RECORDS SHOWN
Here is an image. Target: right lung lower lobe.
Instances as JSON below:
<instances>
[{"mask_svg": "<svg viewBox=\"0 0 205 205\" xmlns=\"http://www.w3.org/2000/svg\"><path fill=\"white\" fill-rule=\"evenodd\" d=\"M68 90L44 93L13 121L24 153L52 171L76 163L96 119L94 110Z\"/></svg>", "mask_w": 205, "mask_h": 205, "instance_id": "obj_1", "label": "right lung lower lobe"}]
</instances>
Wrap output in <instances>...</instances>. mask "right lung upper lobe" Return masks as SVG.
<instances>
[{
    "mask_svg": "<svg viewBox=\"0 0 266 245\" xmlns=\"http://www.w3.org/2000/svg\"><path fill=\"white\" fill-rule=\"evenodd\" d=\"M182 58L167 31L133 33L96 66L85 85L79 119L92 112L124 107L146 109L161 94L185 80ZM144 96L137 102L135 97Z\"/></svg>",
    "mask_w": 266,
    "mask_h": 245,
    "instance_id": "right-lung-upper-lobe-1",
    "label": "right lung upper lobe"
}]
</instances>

==

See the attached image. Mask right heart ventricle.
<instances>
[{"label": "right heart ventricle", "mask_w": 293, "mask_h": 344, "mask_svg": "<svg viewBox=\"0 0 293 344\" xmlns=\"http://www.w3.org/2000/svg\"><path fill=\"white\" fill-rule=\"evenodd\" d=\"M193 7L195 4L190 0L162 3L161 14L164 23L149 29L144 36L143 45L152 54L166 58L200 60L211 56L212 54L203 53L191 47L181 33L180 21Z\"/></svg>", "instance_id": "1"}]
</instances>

--

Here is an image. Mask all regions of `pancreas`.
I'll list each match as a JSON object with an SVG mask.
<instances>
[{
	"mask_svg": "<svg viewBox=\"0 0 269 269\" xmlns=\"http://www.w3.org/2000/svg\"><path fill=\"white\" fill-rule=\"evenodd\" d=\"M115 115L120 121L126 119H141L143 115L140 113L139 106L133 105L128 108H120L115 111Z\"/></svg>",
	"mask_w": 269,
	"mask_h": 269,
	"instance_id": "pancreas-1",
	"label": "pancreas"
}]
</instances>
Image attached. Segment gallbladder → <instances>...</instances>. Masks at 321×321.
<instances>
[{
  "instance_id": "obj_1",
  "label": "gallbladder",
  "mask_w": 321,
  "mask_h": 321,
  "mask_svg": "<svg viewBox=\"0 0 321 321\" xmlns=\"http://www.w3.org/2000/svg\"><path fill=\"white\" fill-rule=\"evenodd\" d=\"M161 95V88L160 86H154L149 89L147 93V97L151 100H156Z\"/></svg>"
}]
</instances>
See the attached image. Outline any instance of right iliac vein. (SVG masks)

ACTION ITEM
What you give back should be exactly the lines of the data above from the line with "Here is an image. Mask" through the line with "See the attached image. Outline", both of those included, and nothing more.

ANSWER BOX
Here is an image. Mask all regions of `pancreas`.
I'll list each match as a JSON object with an SVG mask.
<instances>
[{
	"mask_svg": "<svg viewBox=\"0 0 269 269\" xmlns=\"http://www.w3.org/2000/svg\"><path fill=\"white\" fill-rule=\"evenodd\" d=\"M115 115L120 121L126 119H141L143 115L140 113L139 106L133 105L128 108H120L115 111Z\"/></svg>",
	"mask_w": 269,
	"mask_h": 269,
	"instance_id": "pancreas-1",
	"label": "pancreas"
}]
</instances>
Image attached. Segment gallbladder → <instances>...</instances>. Masks at 321×321.
<instances>
[{
  "instance_id": "obj_1",
  "label": "gallbladder",
  "mask_w": 321,
  "mask_h": 321,
  "mask_svg": "<svg viewBox=\"0 0 321 321\" xmlns=\"http://www.w3.org/2000/svg\"><path fill=\"white\" fill-rule=\"evenodd\" d=\"M161 95V88L160 86H154L149 89L147 93V97L151 100H156Z\"/></svg>"
}]
</instances>
See the attached image. Outline any instance of right iliac vein. (SVG masks)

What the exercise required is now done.